You are viewing a plain text version of this content. The canonical link for it is here.
Posted to user@spark.apache.org by Shuai Zheng <sz...@gmail.com> on 2015/03/09 17:25:33 UTC

Read Parquet file from scala directly

Hi All,

 

I have a lot of parquet files, and I try to open them directly instead of
load them into RDD in driver (so I can optimize some performance through
special logic). 

But I do some research online and can't find any example to access parquet
directly from scala, anyone has done this before?

 

Regards,

 

Shuai


Re: Read Parquet file from scala directly

Posted by Akhil Das <ak...@sigmoidanalytics.com>.
Here's a Java version
https://github.com/cloudera/parquet-examples/tree/master/MapReduce It won't
be that hard to make that in Scala.

Thanks
Best Regards

On Mon, Mar 9, 2015 at 9:55 PM, Shuai Zheng <sz...@gmail.com> wrote:

> Hi All,
>
>
>
> I have a lot of parquet files, and I try to open them directly instead of
> load them into RDD in driver (so I can optimize some performance through
> special logic).
>
> But I do some research online and can’t find any example to access parquet
> directly from scala, anyone has done this before?
>
>
>
> Regards,
>
>
>
> Shuai
>

Re: Read Parquet file from scala directly

Posted by Cheng Lian <li...@gmail.com>.
The parquet-tools code should be pretty helpful (although it's Java)

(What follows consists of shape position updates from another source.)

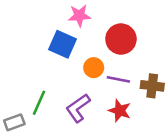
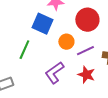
purple line: (118, 79) -> (85, 51), turned -36
green line: (39, 103) -> (24, 50), moved

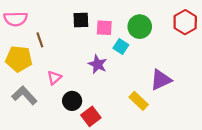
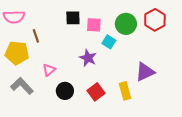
red hexagon: (185, 22) -> (155, 20), moved
yellow rectangle: (139, 101) -> (125, 91), turned 30
red square: (91, 116) -> (96, 92), moved

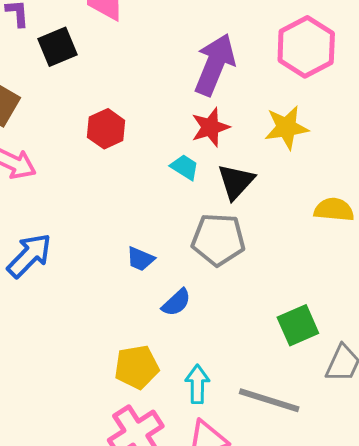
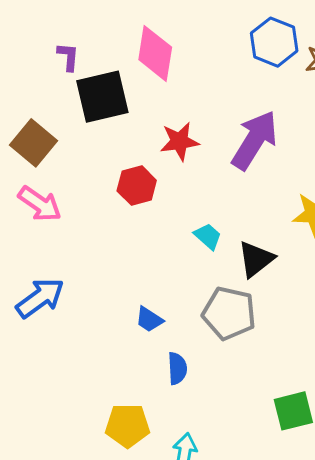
black square: (58, 47) -> (102, 97), size x1.4
red star: (210, 127) -> (180, 141), moved
blue semicircle: (176, 302) -> (177, 368), turned -60

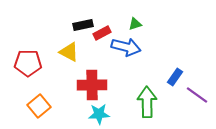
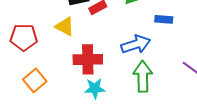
blue arrow: (126, 47) -> (136, 44), moved, turned -32
blue rectangle: (175, 77) -> (164, 19), moved, turned 60

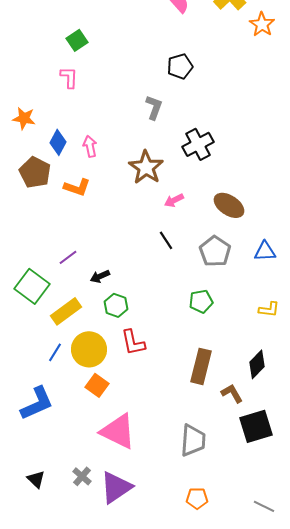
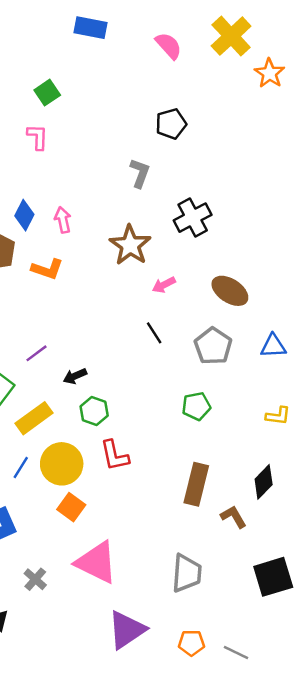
black square: (256, 426) -> (273, 577), moved
gray cross: (82, 476) -> (35, 579), moved
purple triangle: (116, 487) -> (127, 630), moved
gray line: (264, 506) -> (236, 653), moved

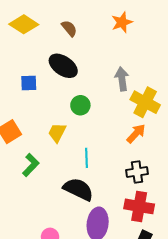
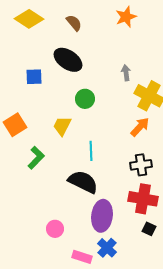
gray arrow: (122, 79) -> (126, 73), size x0.7

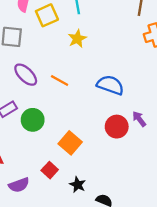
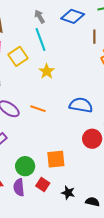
green circle: (33, 120) -> (25, 166), moved
orange square: (70, 143) -> (56, 159), turned -36
purple semicircle: (19, 185) -> (19, 187), moved, turned 114

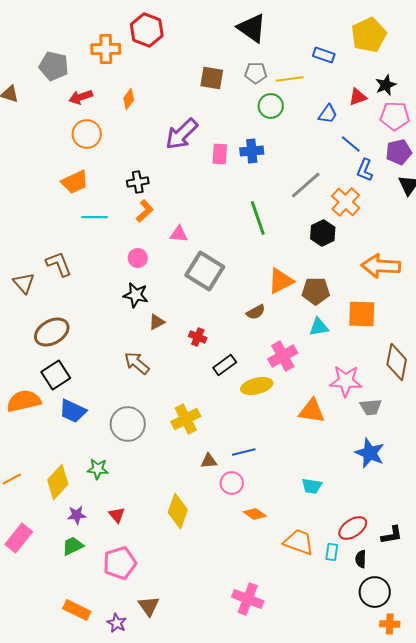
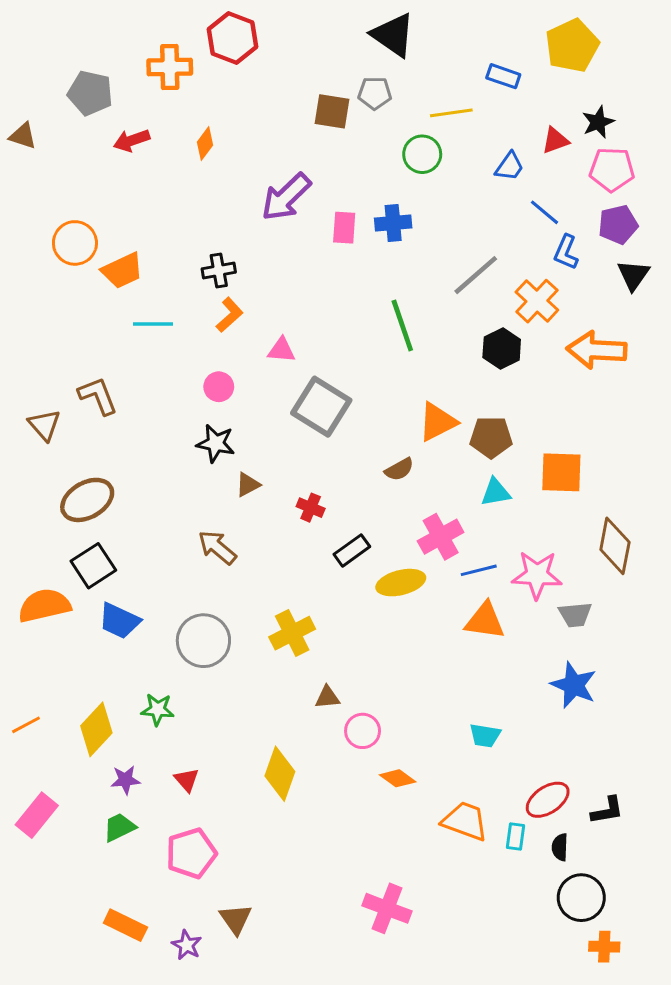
gray pentagon: (256, 73) -> (375, 93), moved
orange circle: (87, 134) -> (75, 243), moved
orange arrow: (381, 266) -> (597, 350), moved
blue line: (244, 452) -> (479, 570), moved

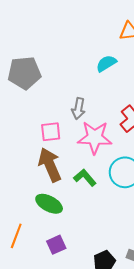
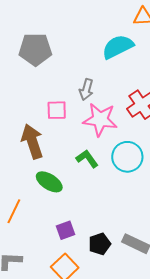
cyan semicircle: (106, 63) -> (118, 47), size x1.5
brown arrow: (50, 165) -> (32, 141), moved
purple square: (56, 245) -> (66, 230), moved

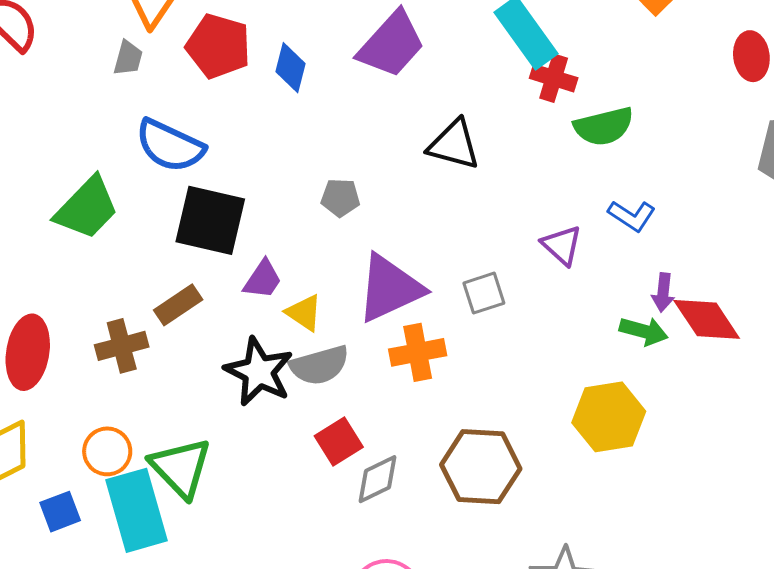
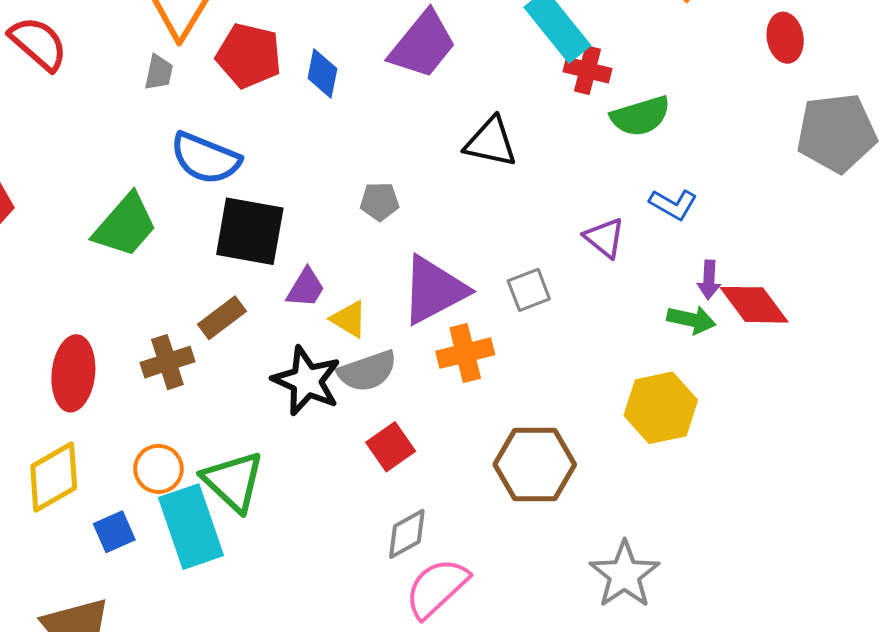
gray diamond: (378, 479) -> (407, 534), moved

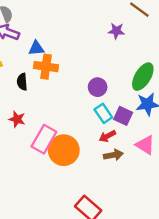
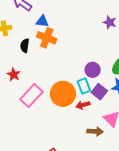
purple circle: (98, 87) -> (93, 70), moved
orange circle: (64, 150) -> (63, 94), moved
brown arrow: (113, 155) -> (95, 131), moved

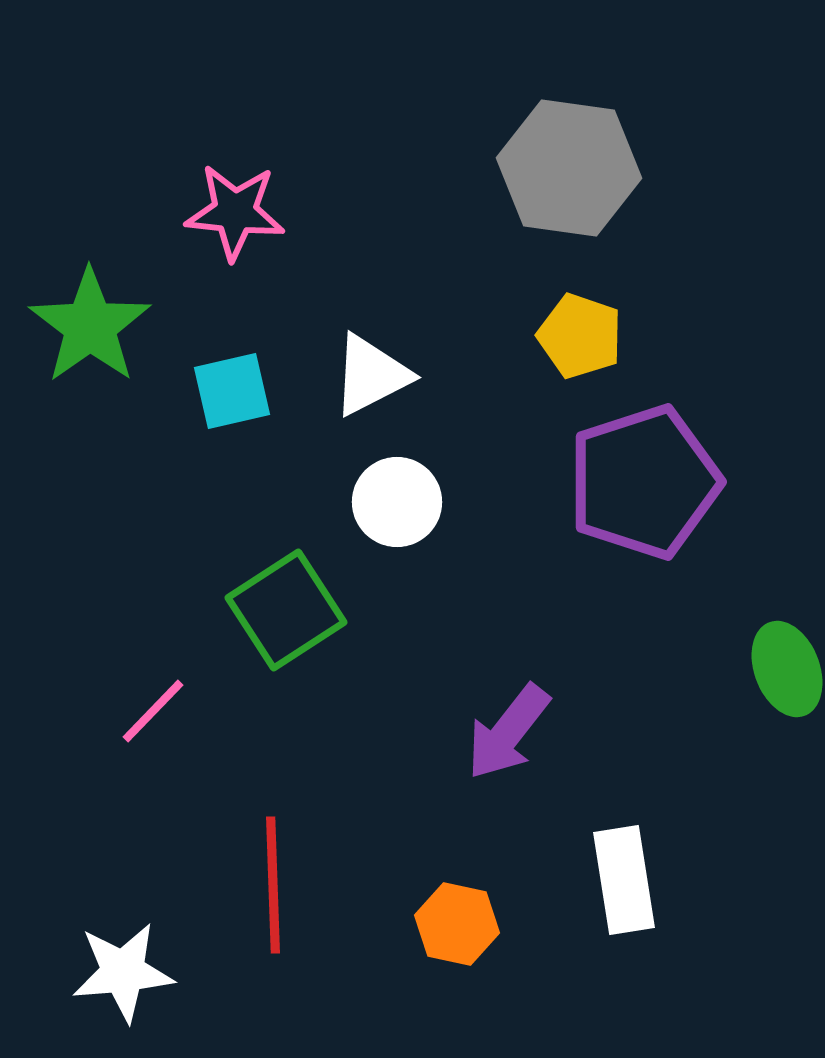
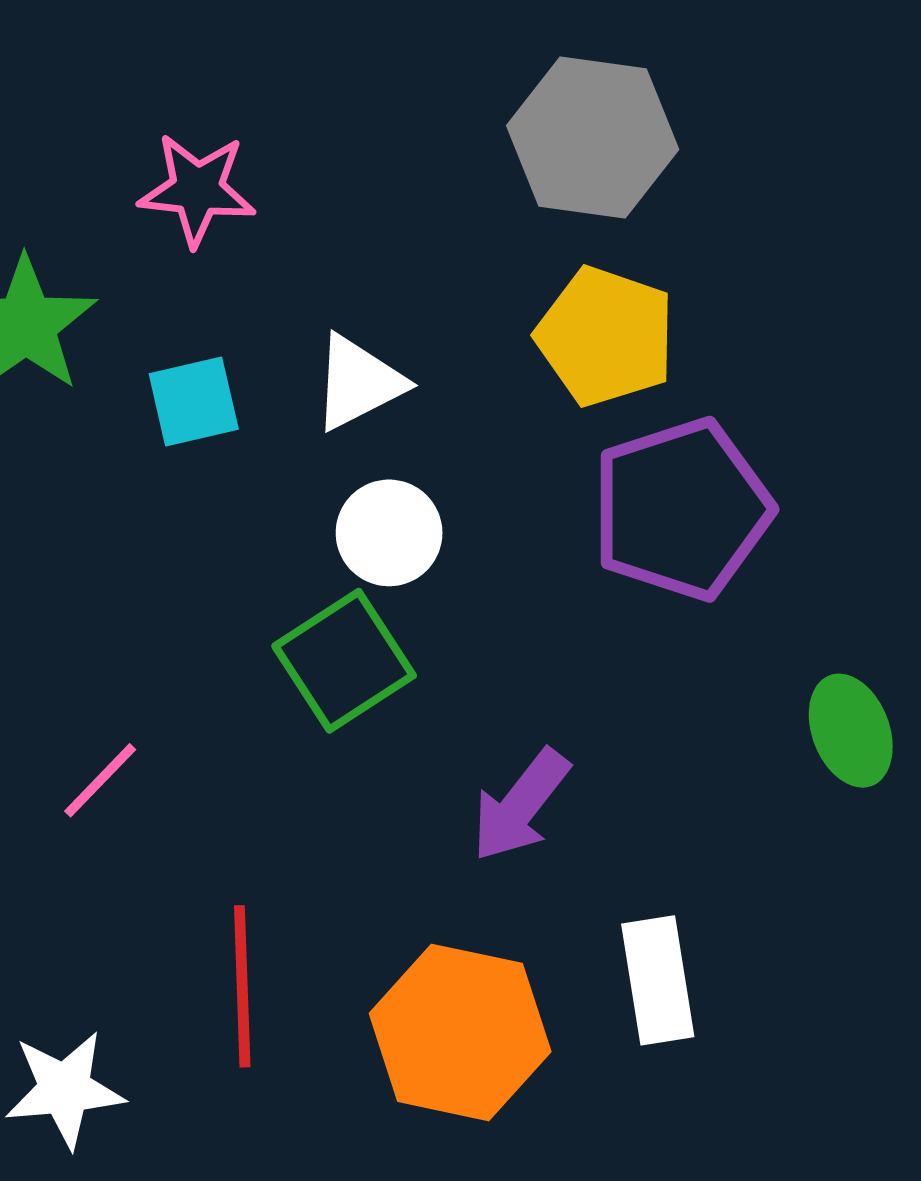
yellow pentagon: (580, 336) -> (606, 336), size x1.4
green square: (286, 610) -> (344, 661), moved
orange hexagon: (457, 924) -> (460, 1032), size x1.8

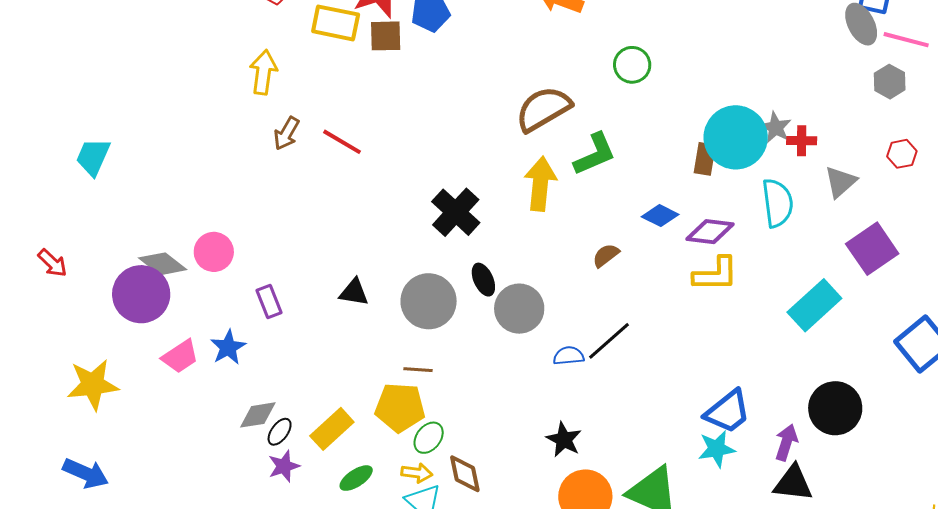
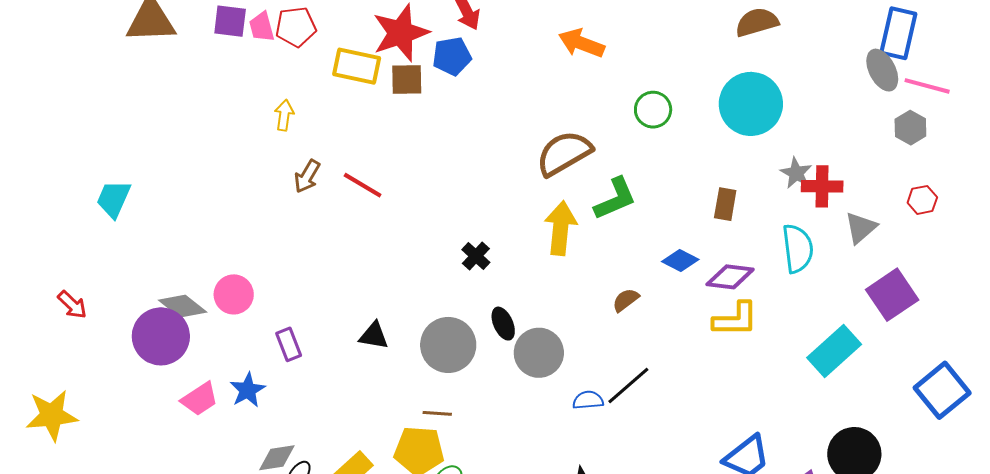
yellow arrow: (263, 72) -> (284, 115), size x0.7
cyan circle: (736, 137) -> (751, 104), moved
red cross: (802, 141) -> (822, 186), size x1.4
black cross: (456, 212) -> (476, 256), size x0.6
yellow star: (93, 385) -> (52, 415), moved

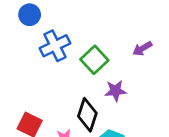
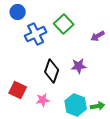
green square: (94, 60) -> (64, 24), moved
black diamond: (87, 115) -> (52, 71), moved

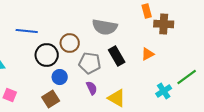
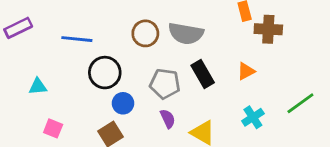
brown circle: (70, 43) -> (145, 33), moved
cyan cross: (164, 91) -> (253, 117), moved

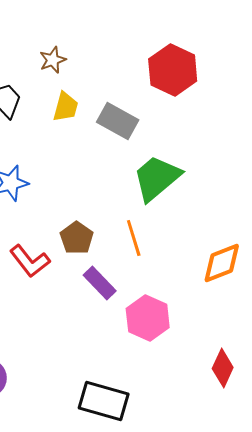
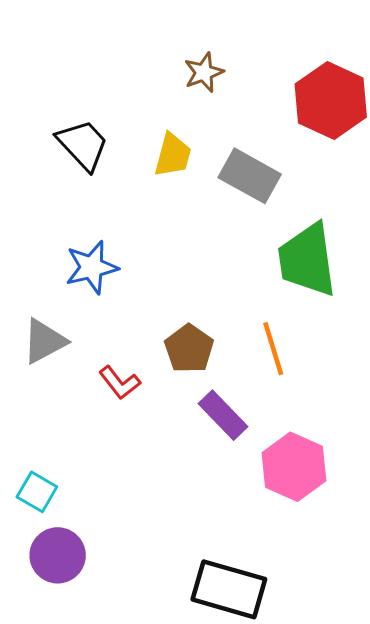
brown star: (53, 60) -> (204, 72), moved
green trapezoid: (157, 178) -> (307, 260), turned -58
red L-shape: (30, 261) -> (120, 383), size x0.7

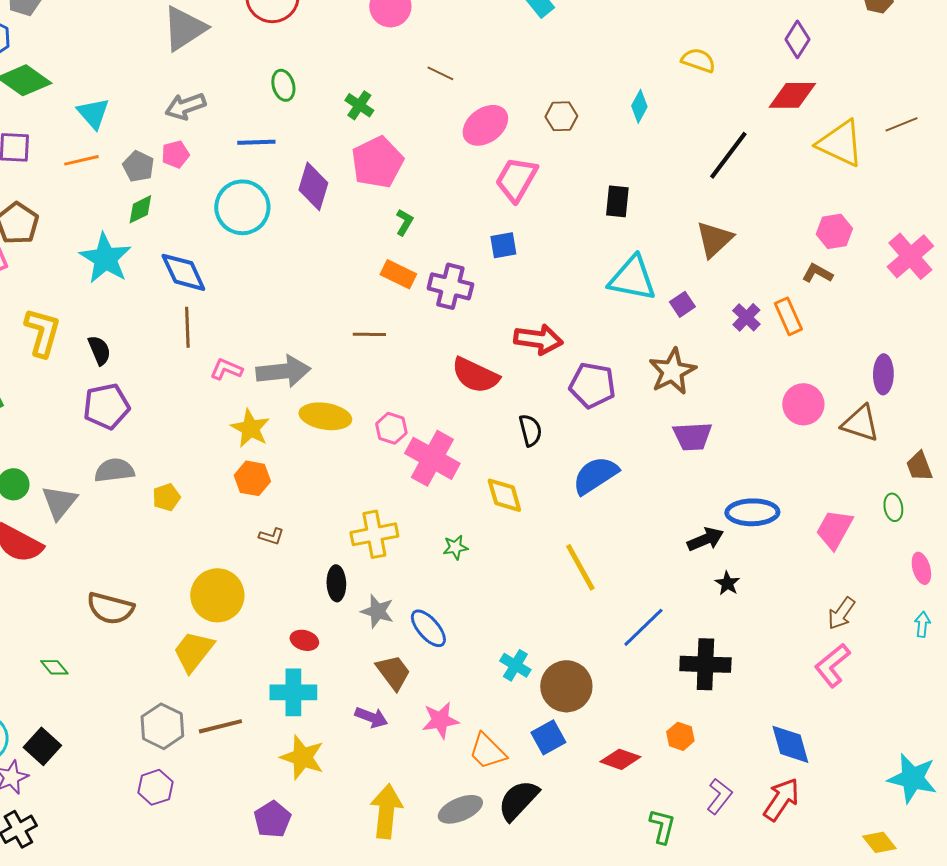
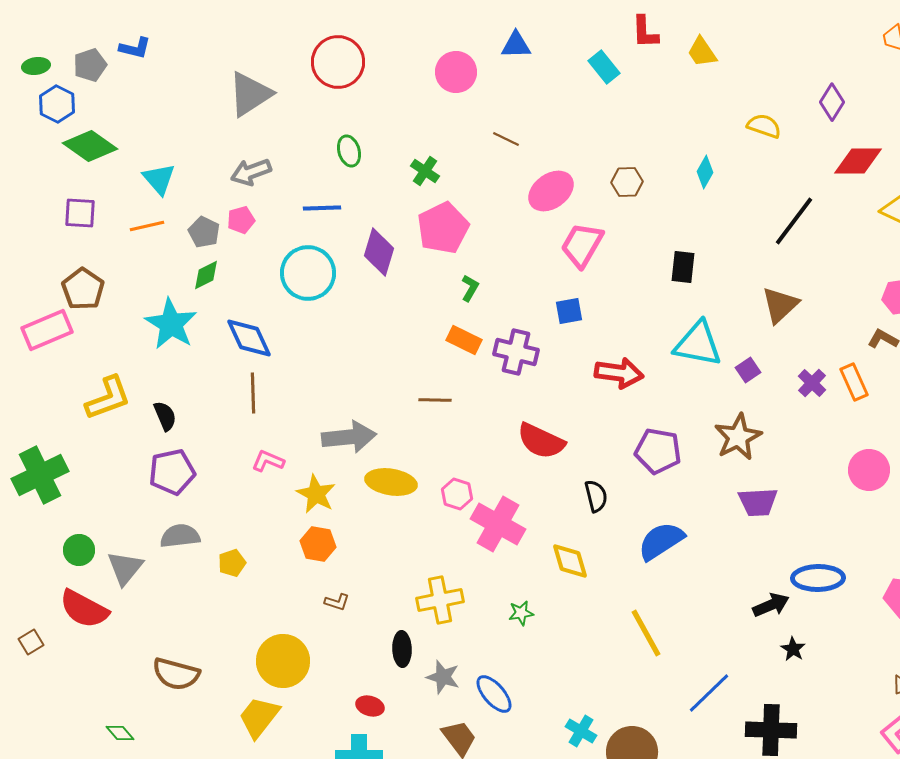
purple diamond: (797, 39) -> (832, 102), moved
yellow L-shape: (42, 332) -> (108, 398), turned 54
red arrow: (538, 339) -> (619, 373), moved
pink L-shape: (226, 369) -> (268, 461), moved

https://github.com/apache/incubator-parquet-mr/tree/master/parquet-tools/src/main/java/parquet/tools/command

On 3/10/15 12:25 AM, Shuai Zheng wrote:
>
> Hi All,
>
> I have a lot of parquet files, and I try to open them directly instead 
> of load them into RDD in driver (so I can optimize some performance 
> through special logic).
>
> But I do some research online and can’t find any example to access 
> parquet directly from scala, anyone has done this before?
>
> Regards,
>
> Shuai
>